A pilot project last year was working with 10 different whanau groups in community housing, mostly people who were unwell in various ways. In the main it was successful, but the facilitators had to be social workers and counsellors as well as gardeners, she said.
However, health and social organisations saw the therapeutic as well as the practical benefits of growing food and were starting to provide resources.
"That is a systemic change, recognising the benefit to people in community housing as well as providing some food."
Some of the social housing groups were former refugees who might be good gardeners but had no resources. OFN helped set them up with raised beds, hungry worm bins, and encouragement to grow food they liked to eat.
The network also partners with a project planting fruit trees around south Dunedin and organises a community fruit harvest, picking unwanted fruit and preserving it, which was set to rescue well over a tonne of fruit this year, she said.
Some young people also wanted to grow food if they could find suitable land at a reasonable price or lease, but there needed to be somewhere like a co-op where they could sell or swap excess produce if they didn’t have the scale to sell at the farmers market.

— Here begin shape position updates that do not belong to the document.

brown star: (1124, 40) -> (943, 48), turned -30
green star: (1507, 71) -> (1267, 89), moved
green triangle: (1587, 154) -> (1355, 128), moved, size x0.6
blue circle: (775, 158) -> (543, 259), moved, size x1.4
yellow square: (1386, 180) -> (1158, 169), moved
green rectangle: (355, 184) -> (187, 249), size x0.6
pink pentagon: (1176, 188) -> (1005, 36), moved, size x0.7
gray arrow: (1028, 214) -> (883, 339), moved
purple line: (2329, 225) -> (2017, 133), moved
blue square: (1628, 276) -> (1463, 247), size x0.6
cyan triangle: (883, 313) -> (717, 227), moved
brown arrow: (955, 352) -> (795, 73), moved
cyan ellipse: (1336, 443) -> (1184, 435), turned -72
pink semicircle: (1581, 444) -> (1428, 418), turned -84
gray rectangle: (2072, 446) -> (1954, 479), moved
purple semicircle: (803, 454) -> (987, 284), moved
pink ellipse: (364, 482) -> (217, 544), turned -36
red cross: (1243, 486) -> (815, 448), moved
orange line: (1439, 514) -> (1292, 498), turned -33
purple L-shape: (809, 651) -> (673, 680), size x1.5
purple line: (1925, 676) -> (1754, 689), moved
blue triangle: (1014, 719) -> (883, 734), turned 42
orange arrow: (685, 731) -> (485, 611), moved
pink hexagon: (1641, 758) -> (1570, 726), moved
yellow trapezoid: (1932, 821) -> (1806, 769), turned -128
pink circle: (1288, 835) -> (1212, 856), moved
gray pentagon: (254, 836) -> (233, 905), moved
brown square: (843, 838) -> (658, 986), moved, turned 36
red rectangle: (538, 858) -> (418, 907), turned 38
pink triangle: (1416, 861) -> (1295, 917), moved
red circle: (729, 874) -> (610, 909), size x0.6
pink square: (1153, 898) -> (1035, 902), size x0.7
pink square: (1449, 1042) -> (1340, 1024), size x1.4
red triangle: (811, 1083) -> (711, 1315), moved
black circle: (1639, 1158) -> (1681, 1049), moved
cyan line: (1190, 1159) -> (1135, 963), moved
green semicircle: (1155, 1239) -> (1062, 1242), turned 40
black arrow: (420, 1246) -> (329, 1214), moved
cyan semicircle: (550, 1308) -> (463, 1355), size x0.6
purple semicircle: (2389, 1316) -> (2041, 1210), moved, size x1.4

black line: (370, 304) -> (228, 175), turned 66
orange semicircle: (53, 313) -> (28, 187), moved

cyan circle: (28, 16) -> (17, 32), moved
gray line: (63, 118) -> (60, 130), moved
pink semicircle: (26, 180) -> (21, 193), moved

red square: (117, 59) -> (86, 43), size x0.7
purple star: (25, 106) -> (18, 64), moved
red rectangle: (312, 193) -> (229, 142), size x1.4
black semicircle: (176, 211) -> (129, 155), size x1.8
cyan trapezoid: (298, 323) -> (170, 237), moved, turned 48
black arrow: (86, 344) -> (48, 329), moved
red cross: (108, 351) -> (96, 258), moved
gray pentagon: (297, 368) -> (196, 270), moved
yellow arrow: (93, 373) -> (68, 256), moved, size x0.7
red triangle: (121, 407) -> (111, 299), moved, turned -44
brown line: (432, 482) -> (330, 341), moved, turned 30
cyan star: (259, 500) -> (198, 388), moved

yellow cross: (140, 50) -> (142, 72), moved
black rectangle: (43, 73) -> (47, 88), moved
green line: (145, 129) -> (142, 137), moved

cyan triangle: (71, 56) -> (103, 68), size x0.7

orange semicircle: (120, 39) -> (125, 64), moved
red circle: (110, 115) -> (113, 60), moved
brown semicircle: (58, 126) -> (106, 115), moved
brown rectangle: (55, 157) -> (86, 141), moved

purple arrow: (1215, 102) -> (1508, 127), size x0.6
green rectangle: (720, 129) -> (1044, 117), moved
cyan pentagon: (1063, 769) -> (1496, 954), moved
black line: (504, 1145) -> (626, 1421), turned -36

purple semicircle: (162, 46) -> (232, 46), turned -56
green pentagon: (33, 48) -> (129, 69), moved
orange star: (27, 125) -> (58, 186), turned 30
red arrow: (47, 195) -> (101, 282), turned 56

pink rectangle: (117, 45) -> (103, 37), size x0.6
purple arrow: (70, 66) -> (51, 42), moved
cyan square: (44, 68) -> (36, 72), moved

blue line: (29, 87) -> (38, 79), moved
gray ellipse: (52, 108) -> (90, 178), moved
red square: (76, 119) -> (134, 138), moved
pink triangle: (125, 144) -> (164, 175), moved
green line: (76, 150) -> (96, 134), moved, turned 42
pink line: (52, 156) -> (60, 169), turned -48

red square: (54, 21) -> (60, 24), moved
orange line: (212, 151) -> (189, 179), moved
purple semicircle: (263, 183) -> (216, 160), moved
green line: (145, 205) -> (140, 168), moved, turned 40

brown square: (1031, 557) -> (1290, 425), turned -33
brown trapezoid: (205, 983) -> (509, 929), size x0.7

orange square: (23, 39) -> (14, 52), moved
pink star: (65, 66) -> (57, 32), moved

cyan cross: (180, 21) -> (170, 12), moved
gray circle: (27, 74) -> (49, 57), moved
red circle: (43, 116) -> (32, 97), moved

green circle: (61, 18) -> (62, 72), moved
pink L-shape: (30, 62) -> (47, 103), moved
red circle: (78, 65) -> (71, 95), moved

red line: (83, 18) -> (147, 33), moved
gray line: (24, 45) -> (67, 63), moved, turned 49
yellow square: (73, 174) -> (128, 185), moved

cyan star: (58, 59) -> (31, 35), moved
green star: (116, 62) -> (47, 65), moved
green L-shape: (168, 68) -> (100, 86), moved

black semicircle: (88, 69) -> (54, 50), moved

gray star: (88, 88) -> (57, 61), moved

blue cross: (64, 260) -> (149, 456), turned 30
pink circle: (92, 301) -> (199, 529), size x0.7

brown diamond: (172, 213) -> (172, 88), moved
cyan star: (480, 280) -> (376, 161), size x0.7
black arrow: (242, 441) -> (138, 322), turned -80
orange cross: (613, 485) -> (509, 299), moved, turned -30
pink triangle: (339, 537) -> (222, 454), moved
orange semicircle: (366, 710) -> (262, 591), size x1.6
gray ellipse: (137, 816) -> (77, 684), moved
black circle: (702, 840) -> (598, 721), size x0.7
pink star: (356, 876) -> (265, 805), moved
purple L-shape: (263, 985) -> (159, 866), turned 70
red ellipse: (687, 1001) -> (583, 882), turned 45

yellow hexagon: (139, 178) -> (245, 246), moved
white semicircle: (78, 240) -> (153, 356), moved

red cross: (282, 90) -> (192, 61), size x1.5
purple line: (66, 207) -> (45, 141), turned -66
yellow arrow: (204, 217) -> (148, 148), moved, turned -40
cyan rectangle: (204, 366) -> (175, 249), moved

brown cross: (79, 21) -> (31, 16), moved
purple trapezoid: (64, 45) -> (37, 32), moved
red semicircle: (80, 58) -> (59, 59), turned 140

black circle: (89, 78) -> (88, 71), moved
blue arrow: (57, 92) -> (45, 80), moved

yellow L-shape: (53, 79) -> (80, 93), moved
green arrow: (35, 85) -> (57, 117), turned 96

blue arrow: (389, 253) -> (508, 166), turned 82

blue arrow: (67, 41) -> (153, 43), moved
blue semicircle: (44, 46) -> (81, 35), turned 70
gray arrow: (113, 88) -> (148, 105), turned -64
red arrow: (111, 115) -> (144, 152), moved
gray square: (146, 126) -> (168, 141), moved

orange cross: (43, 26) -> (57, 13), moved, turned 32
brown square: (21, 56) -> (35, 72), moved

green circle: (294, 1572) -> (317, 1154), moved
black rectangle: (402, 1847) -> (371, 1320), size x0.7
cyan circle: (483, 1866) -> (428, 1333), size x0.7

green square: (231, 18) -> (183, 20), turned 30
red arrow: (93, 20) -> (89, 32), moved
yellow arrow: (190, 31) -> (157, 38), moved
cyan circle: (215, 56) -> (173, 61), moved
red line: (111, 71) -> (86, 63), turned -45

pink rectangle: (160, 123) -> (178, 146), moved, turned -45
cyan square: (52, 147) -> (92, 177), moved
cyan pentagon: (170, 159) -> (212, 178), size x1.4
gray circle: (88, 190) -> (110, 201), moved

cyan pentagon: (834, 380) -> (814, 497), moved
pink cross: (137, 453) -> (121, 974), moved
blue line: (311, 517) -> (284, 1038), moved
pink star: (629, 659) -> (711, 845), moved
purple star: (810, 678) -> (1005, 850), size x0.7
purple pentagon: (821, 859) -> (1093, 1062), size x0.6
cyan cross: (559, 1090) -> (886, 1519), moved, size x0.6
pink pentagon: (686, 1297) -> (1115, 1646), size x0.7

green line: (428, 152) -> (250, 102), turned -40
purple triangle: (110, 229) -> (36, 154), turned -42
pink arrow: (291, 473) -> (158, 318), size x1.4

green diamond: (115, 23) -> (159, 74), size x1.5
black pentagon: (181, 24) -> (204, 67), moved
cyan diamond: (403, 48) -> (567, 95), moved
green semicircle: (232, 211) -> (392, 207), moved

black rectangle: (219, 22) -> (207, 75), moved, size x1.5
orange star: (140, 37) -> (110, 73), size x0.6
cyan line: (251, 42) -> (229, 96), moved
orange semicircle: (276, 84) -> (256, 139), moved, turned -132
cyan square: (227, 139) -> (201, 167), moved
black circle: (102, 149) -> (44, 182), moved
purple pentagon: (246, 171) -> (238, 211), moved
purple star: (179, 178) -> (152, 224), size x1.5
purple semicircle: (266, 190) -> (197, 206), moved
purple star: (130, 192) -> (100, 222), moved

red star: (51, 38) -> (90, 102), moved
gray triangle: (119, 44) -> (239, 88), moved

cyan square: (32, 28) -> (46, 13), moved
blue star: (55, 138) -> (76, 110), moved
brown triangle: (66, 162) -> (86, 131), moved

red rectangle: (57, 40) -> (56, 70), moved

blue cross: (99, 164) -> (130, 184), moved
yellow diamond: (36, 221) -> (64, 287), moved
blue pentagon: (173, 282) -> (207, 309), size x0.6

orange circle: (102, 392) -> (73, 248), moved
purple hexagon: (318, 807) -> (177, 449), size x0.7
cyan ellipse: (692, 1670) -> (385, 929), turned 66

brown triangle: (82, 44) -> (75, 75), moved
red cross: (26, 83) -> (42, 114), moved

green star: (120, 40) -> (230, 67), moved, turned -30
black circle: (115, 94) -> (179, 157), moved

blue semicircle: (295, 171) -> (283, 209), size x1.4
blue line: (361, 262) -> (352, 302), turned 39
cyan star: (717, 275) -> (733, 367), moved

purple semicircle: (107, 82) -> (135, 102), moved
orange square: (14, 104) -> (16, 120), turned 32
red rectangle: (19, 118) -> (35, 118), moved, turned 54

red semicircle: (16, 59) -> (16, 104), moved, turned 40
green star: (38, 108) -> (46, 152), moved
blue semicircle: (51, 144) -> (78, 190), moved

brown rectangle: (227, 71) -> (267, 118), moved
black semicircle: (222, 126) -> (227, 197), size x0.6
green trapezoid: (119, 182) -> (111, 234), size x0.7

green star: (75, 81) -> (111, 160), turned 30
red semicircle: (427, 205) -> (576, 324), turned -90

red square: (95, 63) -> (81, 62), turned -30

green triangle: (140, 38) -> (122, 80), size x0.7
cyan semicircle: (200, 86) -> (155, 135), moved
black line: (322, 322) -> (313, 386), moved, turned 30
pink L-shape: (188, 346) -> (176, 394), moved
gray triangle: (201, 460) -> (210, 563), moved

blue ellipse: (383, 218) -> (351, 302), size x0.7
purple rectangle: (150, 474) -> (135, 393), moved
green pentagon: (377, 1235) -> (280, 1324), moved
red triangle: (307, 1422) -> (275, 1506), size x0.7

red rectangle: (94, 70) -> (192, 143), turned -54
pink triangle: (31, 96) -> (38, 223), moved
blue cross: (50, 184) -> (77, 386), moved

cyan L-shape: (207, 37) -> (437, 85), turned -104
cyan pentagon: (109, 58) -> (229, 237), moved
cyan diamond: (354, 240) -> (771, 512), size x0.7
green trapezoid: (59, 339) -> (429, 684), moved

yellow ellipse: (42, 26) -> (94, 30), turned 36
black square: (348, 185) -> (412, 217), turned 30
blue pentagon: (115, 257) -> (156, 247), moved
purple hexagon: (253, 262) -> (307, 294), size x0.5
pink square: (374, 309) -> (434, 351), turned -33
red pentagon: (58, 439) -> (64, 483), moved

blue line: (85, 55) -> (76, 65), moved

One of the network’s members, a keen gardener, reached out to her community, dropping flyers around her neighbourhood to invite people to share what they’d done and swap seeds and food. Six keen gardeners turned up, followed, soon after, by another six as others saw what was happening and didn’t want to miss out.
"That’s a neighbourhood network," Kate said.
However, sometimes organisations received funding to start a project but unless they could transition it into community ownership it could lapse.
"That’s very important to Our Food Network. This is about growing communities and growing capability within the community to look after this stuff," she said.
"We have these utopian visions of people in retirement villages growing seedlings on their windowsills that can then go into school gardens, and all that sort of stuff, but wouldn’t it be cool if we could actually make it happen!
There’s lots of vision, but it’s then down to the grass roots of how do you make it happen," she said.
"That’s what I value about OFN, we don’t lose sight of the vision but we are actually doers."
The network currently has four part-time contractors but is waiting to hear about further funding which will determine what they can do this year. It’s very hand-to-mouth, she said.
Funds come from such organisations as DCC, Lotteries, community organisation grant schemes, Ministry of Social Development.
Some of the hardware chains help with timber for raised beds or hungry worm bins but OFN is also looking for sponsors who can align with their values.
"We are grateful for anything. It’s important to have a diverse funding stream so we are not reliant on just government and local councils."
OFN also has a committee of volunteers and about 450 members.
It would love to encourage more gardening mentors, especially retired people who still had a tonne of energy and knowhow - like the SuperGrans.
It also needs the next generation - the 35-55-year-olds - to help get things off the ground, she added.
"It breaks my heart that there’s such a lot of old people who become invisible and they have such a wealth of knowledge around these things - and they are lonely."
She believes there is now a good understanding of where the local food scene is at and where the weaknesses are and what needs to happen. The DCC has worked on an investment logic map, recognising the risks and come up with 11 different solutions for local food security, she said.
"It’s a really good document, a driving document, but it’s quite aspirational and now we need to make that operational."